Classification of Mental Disorders Using Modified Balanced Random Forest And Feature Selection
Abstract
This study employs the Modified Balanced Random Forest (MBRF) algorithm and Correlation-based Feature Selector (CfsSubsetEval) for mental disorder classification. The "Mental Disorder Classification" dataset from Kaggle was used with the aim of improving accuracy, evaluating feature selection, and assessing MBRF's performance in handling data imbalance. The study compares the performance of Random Forest (RF) and MBRF, and examines the impact of feature selection using CFS on mental disorder classification.
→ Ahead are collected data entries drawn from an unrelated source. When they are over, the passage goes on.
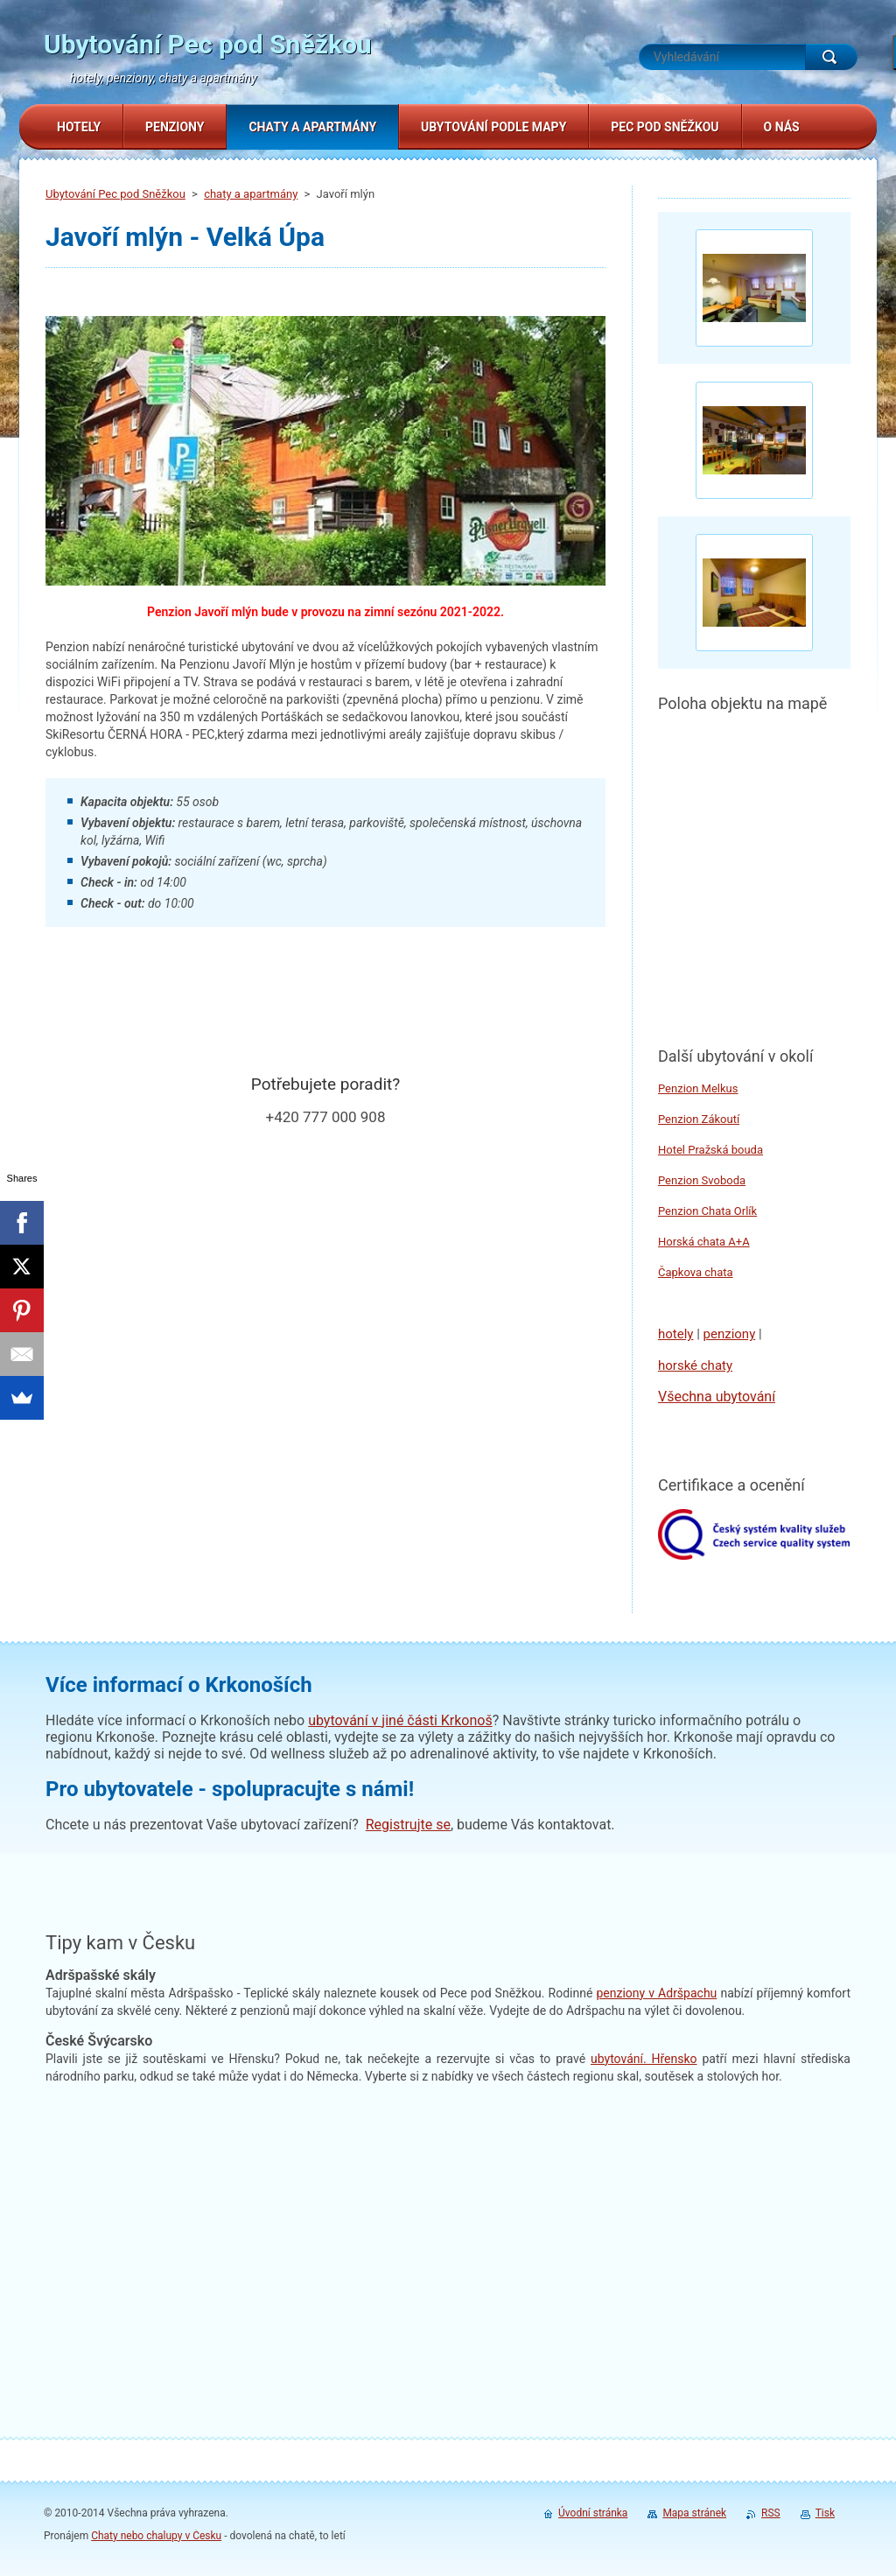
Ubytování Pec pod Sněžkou (116, 193)
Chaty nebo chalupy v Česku (156, 2536)
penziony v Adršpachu (656, 1993)
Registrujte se (408, 1824)
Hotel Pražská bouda (710, 1149)
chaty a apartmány (251, 193)
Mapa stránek (694, 2513)
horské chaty (695, 1365)
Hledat (831, 57)
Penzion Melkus (698, 1088)
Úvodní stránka (592, 2513)
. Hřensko (644, 2059)
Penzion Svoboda (702, 1180)
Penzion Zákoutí (698, 1119)
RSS (770, 2513)
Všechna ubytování (716, 1396)
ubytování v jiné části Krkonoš (400, 1720)
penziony (730, 1334)
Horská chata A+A (704, 1241)
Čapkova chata (695, 1272)
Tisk (825, 2513)
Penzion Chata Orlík (707, 1211)
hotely (675, 1334)
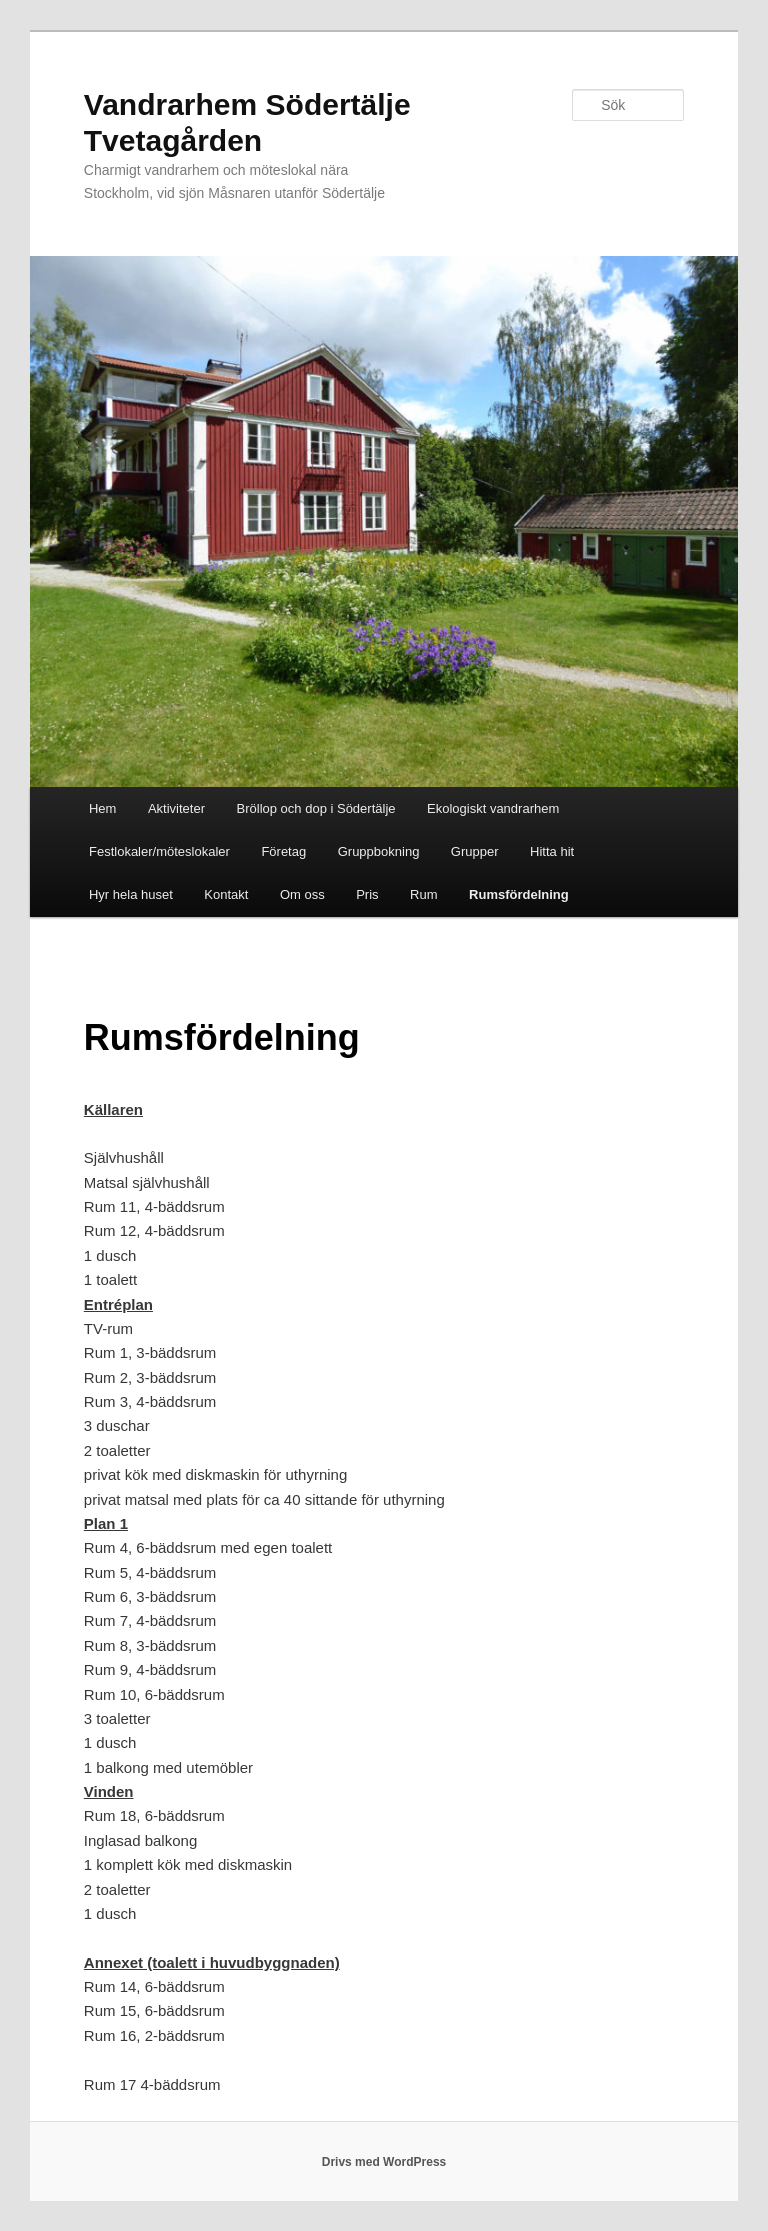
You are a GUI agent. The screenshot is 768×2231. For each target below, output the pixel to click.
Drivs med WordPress (384, 2162)
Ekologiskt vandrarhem (493, 808)
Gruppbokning (379, 851)
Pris (367, 894)
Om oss (302, 894)
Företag (283, 851)
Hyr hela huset (131, 894)
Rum (423, 894)
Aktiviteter (176, 808)
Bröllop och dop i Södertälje (316, 808)
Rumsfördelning (519, 894)
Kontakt (226, 894)
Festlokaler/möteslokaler (159, 851)
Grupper (475, 851)
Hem (102, 808)
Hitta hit (552, 851)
The results indicate that MBRF outperforms RF with an 8.33% improvement in accuracy, 8.61% in precision, 8.33% in recall, and 9.08% in F1-Score. Additionally, the comparison between MBRF and MBRF with CFS reveals that while accuracy and recall remain the same, MBRF achieves 0.23% higher precision and 0.81% higher F1-Score than MBRF with CFS. In conclusion, the use of MBRF proves to be superior to the standard RF in addressing data imbalance for mental disorder classification, significantly improving accuracy, precision, recall, and F1-Score. However, feature selection with CFS does not significantly enhance performance. While accuracy and recall remain unchanged, MBRF without CFS demonstrates higher precision and F1-Score, indicating that the model performs better without feature selection in maintaining the balance between precision and recall.